Inspired by the recently synthesized hexagonal layered phase of FeF$_2$, we studied the magnetic properties of the 1T-FeF$_2$ monolayer and its Janus Fe$X$F ($X$ = O, S) derivatives by first-principles calculations. Our results confirm that these materials are antiferromagnetic semiconductors, and that anion substitution effectively tunes their material properties: the band gap shifts from 3.37 eV (direct, FeF$_2$) to 2.35 eV (direct, FeOF) and 1.13 eV (indirect, FeSF); the magnetic moment of Fe ions increases; and the Néel temperature ($T_N$) rises dramatically to 248 K (FeSF) and 207 K (FeOF). Janus structures exhibit enhanced magnetic moment and direct AFM coupling. Under compression, $T_N$ is further optimized to 274 K ($-2$\% strain, FeSF) and 244 K ($-5$\% strain, FeOF). Both Janus materials retain their semiconducting nature and direction of easy magnetization axis under $\pm5$\% strain. This study validates the Janus structure as a viable approach to enhance 2D antiferromagnetism and highlights Fe-based oxyhalides as promising spintronic materials.

Figures (4)

• Figure 1: (a) The top and (b) side view of FeF$_2$ monolayer and Janus Fe$X$F ($X$ = O, S) monolayer. The brown, grey, and blue balls represent the Fe, F, and $X$ atoms, respectively. The primitive cell is labeled by bash lines. The exchange interaction $J_1$, $J_2$, and $J_3$ are displayed by arrows. (c) Four possible magnetic configurations, including FM, AFM1, AFM2, and AFM3 states. Here, the red and blue colors represent Fe atoms with up and down spins, respectively.

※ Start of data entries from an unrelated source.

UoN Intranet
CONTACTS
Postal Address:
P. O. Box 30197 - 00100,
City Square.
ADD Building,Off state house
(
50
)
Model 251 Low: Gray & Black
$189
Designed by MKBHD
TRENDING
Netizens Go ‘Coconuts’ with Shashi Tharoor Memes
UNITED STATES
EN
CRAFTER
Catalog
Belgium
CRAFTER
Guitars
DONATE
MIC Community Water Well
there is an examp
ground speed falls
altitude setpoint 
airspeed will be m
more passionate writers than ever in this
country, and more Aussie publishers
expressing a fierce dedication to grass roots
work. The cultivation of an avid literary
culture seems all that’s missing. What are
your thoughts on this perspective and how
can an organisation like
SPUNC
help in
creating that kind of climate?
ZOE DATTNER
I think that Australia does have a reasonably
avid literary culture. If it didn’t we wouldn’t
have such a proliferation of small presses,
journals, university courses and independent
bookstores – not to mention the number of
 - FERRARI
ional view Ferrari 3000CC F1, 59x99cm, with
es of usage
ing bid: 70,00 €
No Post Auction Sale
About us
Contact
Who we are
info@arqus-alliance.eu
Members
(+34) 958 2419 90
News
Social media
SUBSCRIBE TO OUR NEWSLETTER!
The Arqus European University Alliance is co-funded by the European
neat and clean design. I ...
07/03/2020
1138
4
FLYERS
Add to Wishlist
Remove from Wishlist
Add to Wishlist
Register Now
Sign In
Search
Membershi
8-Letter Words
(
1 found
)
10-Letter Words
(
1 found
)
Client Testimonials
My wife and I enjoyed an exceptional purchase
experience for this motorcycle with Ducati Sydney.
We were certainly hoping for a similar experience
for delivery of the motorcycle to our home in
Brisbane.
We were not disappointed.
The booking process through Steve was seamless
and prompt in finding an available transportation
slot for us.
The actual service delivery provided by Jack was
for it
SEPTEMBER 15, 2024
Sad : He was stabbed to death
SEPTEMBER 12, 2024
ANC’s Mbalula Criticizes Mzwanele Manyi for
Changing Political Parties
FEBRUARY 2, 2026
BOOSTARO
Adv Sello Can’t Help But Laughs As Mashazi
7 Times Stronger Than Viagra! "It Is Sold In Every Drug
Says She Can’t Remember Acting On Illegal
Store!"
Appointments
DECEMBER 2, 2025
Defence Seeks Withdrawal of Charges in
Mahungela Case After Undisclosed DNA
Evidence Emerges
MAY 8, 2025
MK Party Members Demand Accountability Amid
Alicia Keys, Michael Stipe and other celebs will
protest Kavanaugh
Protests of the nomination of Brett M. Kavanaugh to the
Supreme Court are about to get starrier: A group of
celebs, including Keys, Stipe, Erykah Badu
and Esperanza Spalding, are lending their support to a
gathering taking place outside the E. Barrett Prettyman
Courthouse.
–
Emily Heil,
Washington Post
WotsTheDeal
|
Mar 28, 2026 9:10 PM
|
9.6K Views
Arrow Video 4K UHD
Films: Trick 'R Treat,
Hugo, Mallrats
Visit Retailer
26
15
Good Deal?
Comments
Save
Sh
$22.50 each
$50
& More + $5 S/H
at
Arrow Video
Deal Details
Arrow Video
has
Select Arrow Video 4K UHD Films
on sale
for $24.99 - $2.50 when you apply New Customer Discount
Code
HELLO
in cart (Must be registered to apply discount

• Figure 2: (a) Band structure and total density of states (TDOS) of the FeF$_2$ monolayer. (b) Orbital-projected contribution of Fe-$d$ orbitals to the MAE. (c) The normalized magnetic moment ($M_z$) and heat capacity ($C_v$) of Fe atoms as function of temperature, which is obtained through the MC simulation.

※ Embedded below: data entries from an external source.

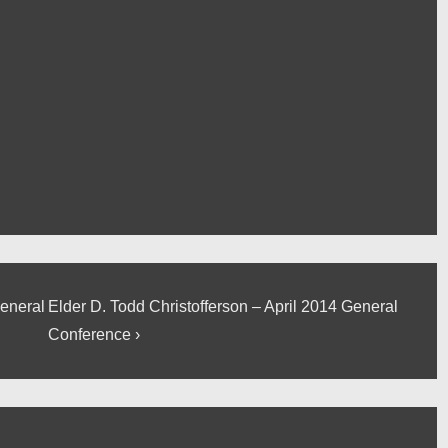
Next
General
Elder D. Todd Christofferson – April 2014 General
Post
Conference ›
is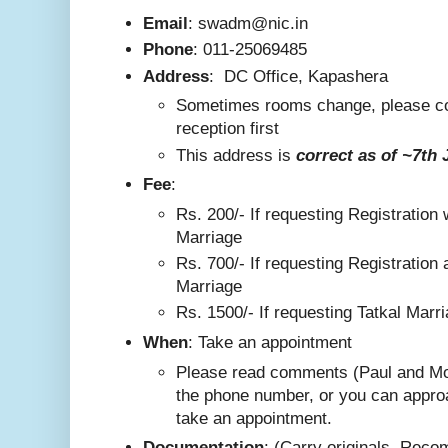
Email
: swadm@nic.in
Phone
:
011-25069485
Address
:
DC Office, Kapashera
Sometimes rooms change, please co
reception first
This addre
ss is
correct as
of ~7th 
F
ee
:
Rs. 200/-
If requesting Registration 
Marriage
Rs. 700/- If requesting Registration 
Marriage
Rs. 1500/- If requesting Tatkal Marr
W
hen
: Take an appointment
Please read comments (Paul and Mo
the phone number, or you can appro
take an appointment.
Documentation
: (Carry originals. Rec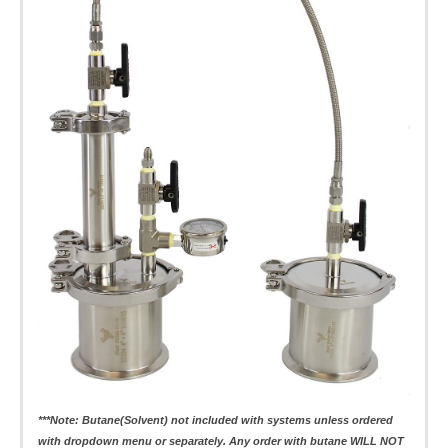
***Note: Butane(Solvent) not included with systems unless ordered
with dropdown menu or separately. Any order with butane WILL NOT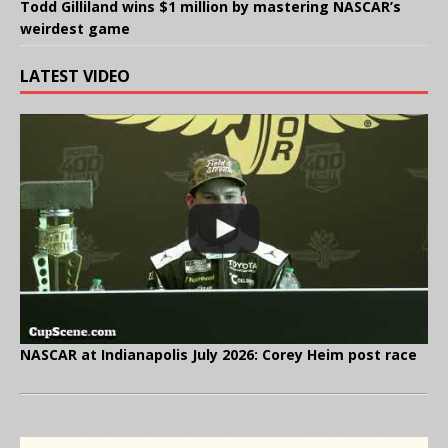
Todd Gilliland wins $1 million by mastering NASCAR’s
weirdest game
LATEST VIDEO
NASCAR at Indianapolis July 2026: Corey Heim post race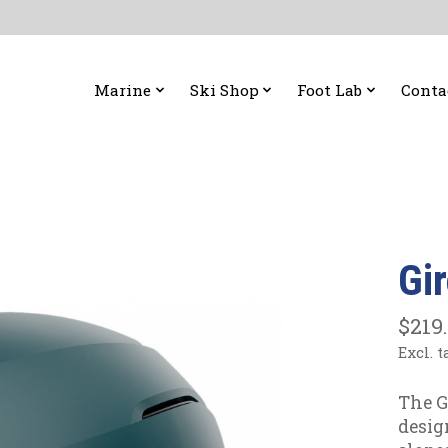
Marine
Ski Shop
Foot Lab
Conta
Gi
$219
Excl. t
The G
desig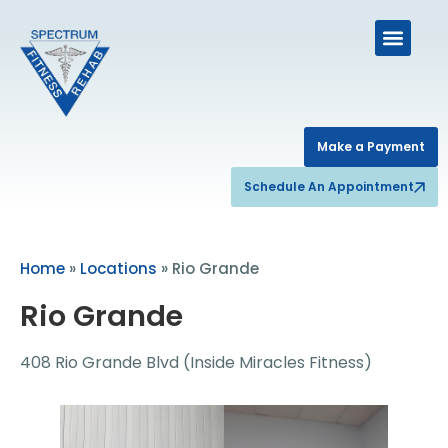
Make a Payment
Schedule An Appointment
Home
»
Locations
»
Rio Grande
Rio Grande
408 Rio Grande Blvd (Inside Miracles Fitness)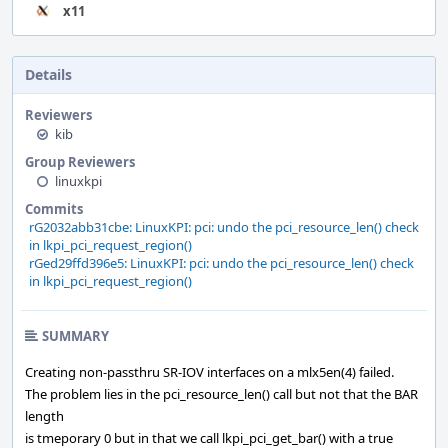
x11
Details
Reviewers
kib
Group Reviewers
linuxkpi
Commits
rG2032abb31cbe: LinuxKPI: pci: undo the pci_resource_len() check
in lkpi_pci_request_region()
rGed29ffd396e5: LinuxKPI: pci: undo the pci_resource_len() check
in lkpi_pci_request_region()
SUMMARY
Creating non-passthru SR-IOV interfaces on a mlx5en(4) failed.
The problem lies in the pci_resource_len() call but not that the BAR
length
is tmeporary 0 but in that we call lkpi_pci_get_bar() with a true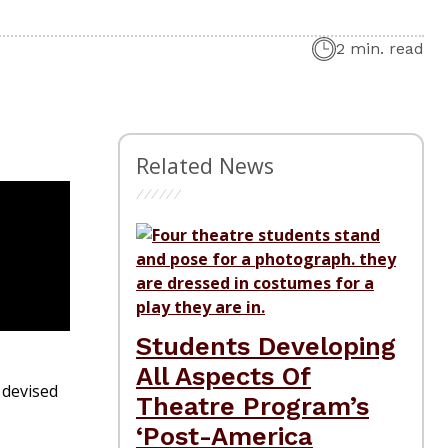
2 min. read
Related News
Students Developing
All Aspects Of
devised
Theatre Program’s
‘Post-America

• Figure 3: Band structures and density of states diagrams of (a) (b) FeOF and (d) (e) FeSF monolayers. Orbital-projected contribution to the MAE from the Fe-$d$ orbitals in (c) FeOF and (f) FeSF monolayers.

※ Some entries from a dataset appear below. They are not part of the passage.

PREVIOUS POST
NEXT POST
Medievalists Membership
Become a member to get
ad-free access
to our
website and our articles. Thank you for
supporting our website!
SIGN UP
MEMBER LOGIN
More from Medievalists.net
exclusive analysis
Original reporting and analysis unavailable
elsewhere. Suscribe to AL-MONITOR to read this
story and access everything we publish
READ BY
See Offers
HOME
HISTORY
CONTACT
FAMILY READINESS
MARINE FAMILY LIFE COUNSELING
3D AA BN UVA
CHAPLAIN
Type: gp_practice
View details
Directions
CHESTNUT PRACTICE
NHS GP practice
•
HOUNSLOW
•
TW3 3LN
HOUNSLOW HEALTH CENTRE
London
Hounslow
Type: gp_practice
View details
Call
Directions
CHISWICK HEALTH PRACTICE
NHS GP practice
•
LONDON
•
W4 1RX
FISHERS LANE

• Figure 4: (a) (d) Normalized magnetic moment ($M_Z$) and heat capacity ($C_v$) versus temperature; (b) (e) Evolution of exchange constants ($J_1$, $J_2$, $J_3$) under equibiaxial strain from $-5\text{\%}$ to $5\text{\%}$; (c) (f) Strain dependence of Néel temperature ($T_{\mathrm{N}}$) and magnetocrystalline anisotropy energy (MAE). (a-c) correspond to FeOF monolayer, (d-f) to FeSF monolayer.